African Americans and the Consequences of Slavery in the United States • Article I, Section 9 states, “The Migration or Importation of such Persons as any of the States now existing shall think proper to admit, shall not be prohibited by the Congress prior to the Year on thousand eight hundred and eight. . . ” The phrase “such Persons” refers to slaves. The only other vague reference to slavery in the original Constitution is Article I, Section 2, which mentions “other persons. ” Why did the founding fathers choose to not directly address the issue of slavery? One of the major reasons concerned the adoption of the Constitution by the states. If slavery had been a major controversy within the Constitution, it is doubtful the document would have been ratified. By not addressing this issue in the Constitution, the national government was allowed time to become a powerful political force. The issue of slavery was not resolved until after the Civil War some 70 years later. With the passage of the Civil War amendments, slavery and some of the problems slavery had created were abolished. – The Thirteenth Amendment (1865) prohibits slavery within the United States. – The Fourteenth Amendment (1868) establishes that all persons born in the United States are citizens and no state shall deprive citizens of their rights under the Constitution. – The Fifteenth Amendment (1870) establishes the right of citizens to vote.

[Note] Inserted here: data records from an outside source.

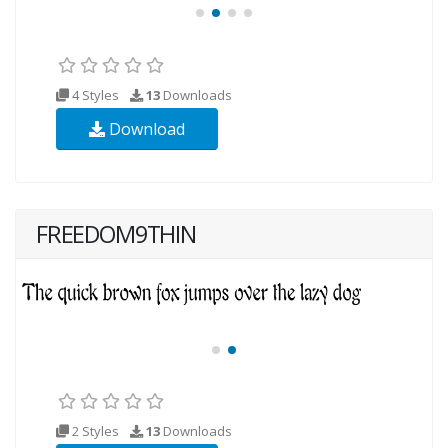
4 Styles
13
Downloads
Download
FREEDOM9THIN
2 Styles
13
Downloads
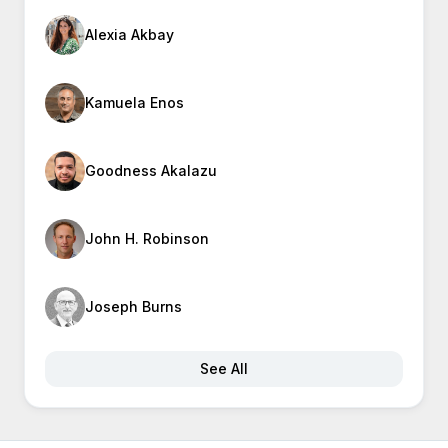
Alexia Akbay
Kamuela Enos
Goodness Akalazu
John H. Robinson
Joseph Burns
See All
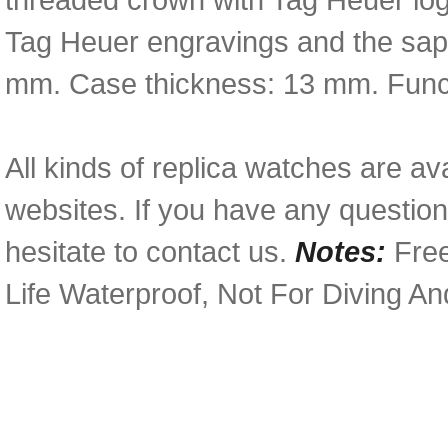
Tag Heuer engravings and the sapp
mm. Case thickness: 13 mm. Functi
All kinds of replica watches are av
websites. If you have any questio
hesitate to contact us.
Notes:
Free
Life Waterproof, Not For Diving A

African Americans and the Consequences of Slavery in the United States • • After passing the Civil War Amendments, Congress enacted the Civil Rights Acts of 1865 – 1875, which were aimed at Southern states. These laws attempted to prevent states from passing laws that would circumvent the ideas put forth in the amendments. Not all of the reasoning for this type of legislation was altruistic. Partisan political reasons and economic interests were major concerns that helped build the support necessary to gain a majority in Congress, for the passage of Civil Rights laws. The United States Supreme Court invalidated some of the civil rights legislation in the Civil Rights cases (1883). Enforcement of the Fourteenth Amendment was limited to correcting actions by states in their official acts. This would mean that private citizens could practice discrimination without interference from the national government.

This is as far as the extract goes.